Some articles about Olympic gold medalist Simone Biles from 2019 recently resurfaced. The articles talk about the signature moves that the 22-year-old gymnast created and perfected. In order for a move to be named after a gymnast, they must submit it for consideration and then successfully execute it at a major competition such as a world championship or the Olympics.
Biles has not one, not two, but FOUR moves named after her: one on vault, one on balance beam and two in floor exercise. To someone like myself who never even perfected a back-flip, these skills look pretty dang near impossible.
You may be wondering to yourself, “OK, Ashlee, why are you telling us about gymnastics? Where is the column we’ve grown to know and love?” It’s coming — I’ve got to set the scene! And yes, this is old news — but I wanted to address it anyway.
After a move is named after an athlete, it has to be assigned a score by the Federation of International Gymnastics (FIG). The scoring system uses letter grades to assign difficulty and points to moves based on the letter it is. An A is work 1/10th of a point. Each letter after A adds another 1/10th to the score. Folks in the gymnastics world expected Biles’ moves to receive no less than an I rating due to the difficulty, with many expecting it to receive a J. But the federation assigned it an H.
People in the world of gymnastics didn’t understand why the skills would be ranked so low. One article I read mentioned that FIG may have been assigning low difficulty so that fewer gymnasts would attempt the move. The federation felt that a higher score would encourage lesser athletes to attempt a beam dismount with two flips and two twists, putting those athletes at risk for injury.
Did they REALLY discount the worth of Biles’ tenacity and determination to be the best in her sport? Just because someone CAN’T do something doesn’t mean that those that CAN should be punished!
The amount of skill, determination and overall dedication that Biles must have put into perfecting the move enough to not only attempt it at a major competition, but to NAIL IT at a competition is on a level that many of us don’t meet.
Many of us are content to coast through life, without cultivating ourselves into becoming better employees or better people. How many people have the opportunity to go back to school and could get a better job if they did? But they won’t.
There are people who are qualified for a new job making a ton more money than they currently do…but fear and complacency keep them in one place.
Not Simone Biles.
I can’t imagine the number of times she fell, the number of times she stumbled, and probably even injured herself while attempting to get these moves to a place that she felt comfortable showing anyone besides her coach.
But sure… let’s protect all the other athletes who might not have the same skill but might try to perform this move. Let’s lessen Simone Biles’ skills to be on par with the other athletes.

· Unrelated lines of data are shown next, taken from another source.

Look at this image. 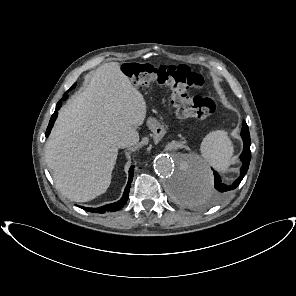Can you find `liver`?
<instances>
[{"label": "liver", "mask_w": 296, "mask_h": 296, "mask_svg": "<svg viewBox=\"0 0 296 296\" xmlns=\"http://www.w3.org/2000/svg\"><path fill=\"white\" fill-rule=\"evenodd\" d=\"M146 114L143 95L119 63L93 71L83 91L60 110L45 146L46 162L61 194L87 202L105 193L118 156L117 142L130 137L137 144L136 128Z\"/></svg>", "instance_id": "6515ba94"}]
</instances>
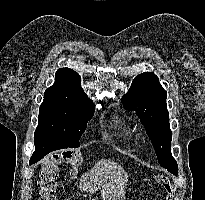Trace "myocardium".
I'll list each match as a JSON object with an SVG mask.
<instances>
[{
	"label": "myocardium",
	"mask_w": 205,
	"mask_h": 200,
	"mask_svg": "<svg viewBox=\"0 0 205 200\" xmlns=\"http://www.w3.org/2000/svg\"><path fill=\"white\" fill-rule=\"evenodd\" d=\"M138 139H139V140H144V136H143L142 134H139V135H138Z\"/></svg>",
	"instance_id": "obj_1"
}]
</instances>
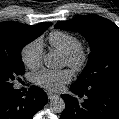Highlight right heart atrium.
<instances>
[{
	"mask_svg": "<svg viewBox=\"0 0 119 119\" xmlns=\"http://www.w3.org/2000/svg\"><path fill=\"white\" fill-rule=\"evenodd\" d=\"M20 55L23 64L27 68L31 70L38 68L41 65L43 57V45L41 39L36 38L24 45Z\"/></svg>",
	"mask_w": 119,
	"mask_h": 119,
	"instance_id": "d8ad5b80",
	"label": "right heart atrium"
}]
</instances>
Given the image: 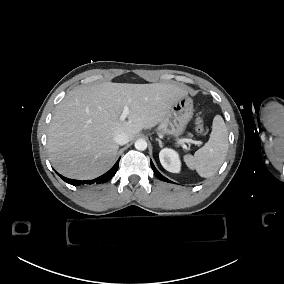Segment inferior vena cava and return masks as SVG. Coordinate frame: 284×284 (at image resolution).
Listing matches in <instances>:
<instances>
[{
  "mask_svg": "<svg viewBox=\"0 0 284 284\" xmlns=\"http://www.w3.org/2000/svg\"><path fill=\"white\" fill-rule=\"evenodd\" d=\"M114 141L119 145H124L129 142V137L125 133H116L114 135Z\"/></svg>",
  "mask_w": 284,
  "mask_h": 284,
  "instance_id": "inferior-vena-cava-1",
  "label": "inferior vena cava"
}]
</instances>
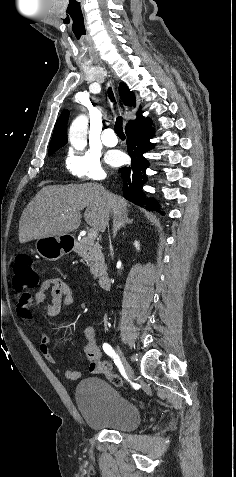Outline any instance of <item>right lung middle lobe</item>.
Segmentation results:
<instances>
[{
	"label": "right lung middle lobe",
	"mask_w": 236,
	"mask_h": 477,
	"mask_svg": "<svg viewBox=\"0 0 236 477\" xmlns=\"http://www.w3.org/2000/svg\"><path fill=\"white\" fill-rule=\"evenodd\" d=\"M59 148H60V147L49 150L48 154H49V155H52V154H53L54 152H56Z\"/></svg>",
	"instance_id": "right-lung-middle-lobe-1"
}]
</instances>
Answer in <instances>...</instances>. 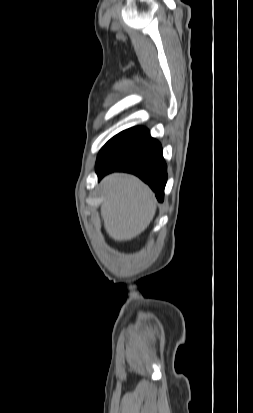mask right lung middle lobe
<instances>
[{
  "instance_id": "1",
  "label": "right lung middle lobe",
  "mask_w": 253,
  "mask_h": 413,
  "mask_svg": "<svg viewBox=\"0 0 253 413\" xmlns=\"http://www.w3.org/2000/svg\"><path fill=\"white\" fill-rule=\"evenodd\" d=\"M149 131L144 127H133L122 131L110 139L100 150L96 166L111 157L113 154L145 138Z\"/></svg>"
}]
</instances>
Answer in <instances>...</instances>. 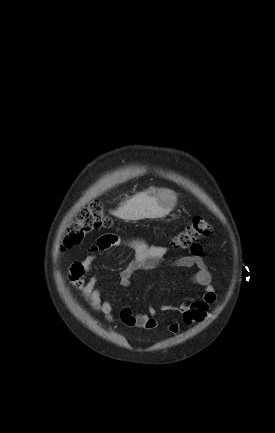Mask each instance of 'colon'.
Masks as SVG:
<instances>
[{"label":"colon","mask_w":275,"mask_h":433,"mask_svg":"<svg viewBox=\"0 0 275 433\" xmlns=\"http://www.w3.org/2000/svg\"><path fill=\"white\" fill-rule=\"evenodd\" d=\"M112 224L113 219L105 213L103 206L92 203L88 207L80 209L75 220L67 225L63 247L72 248L80 244L88 233L109 228ZM213 233V228L206 219L195 217L183 230L174 235L172 245L178 249L192 250L199 241L212 237Z\"/></svg>","instance_id":"5ec220e1"}]
</instances>
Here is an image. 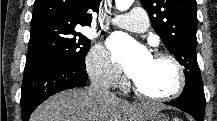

Why aren’t we holding her up as the standard to strive for?
Why wouldn’t we encourage the other athletes to work harder to be as good or better than her?
Why are we settling for mediocrity?
Imagine that this was a football team. Would you ask the fastest receiver or running back on the team to run slower so that it gave his teammates a better chance at starting in the game? No.
Do you think anybody ever asked Usain Bolt to slow down so there wasn’t such a gap between him and second place? Highly doubt it.
I know the examples I used are male-centric sports and I don’t mean to imply that gender plays a role here. But it definitely could be something that might factor in. Men in sports are always pushed to be bigger, stronger, faster. Women in sports are expected to be good but also to keep some femininity.
Let’s face it though — women in sports are tough as nails. Think about Kerri Strug and that vault to clinch the gold with a severely sprained ankle. She might not have performed a fancy new move that was named after her, but she basically gave mediocrity the finger.
I don’t know about you, but I’m tired of settling for mediocre. Be the best whatever you are. I don’t care if you’re the president of a bank or a garbage man or a ditch digger... do it to the best of your ability! If there’s someone better than you — try to emulate and learn from them.
In my research into the Simone Biles scoring, I didn’t see anything about an appeal, so I’m not sure if that’s possible for her. Just because Biles is stuck with a score that isn’t fair, it doesn’t mean that you have to settle for anything less than what you deserve.
What I’m trying to say is this: Don’t settle for an H when you deserve a J.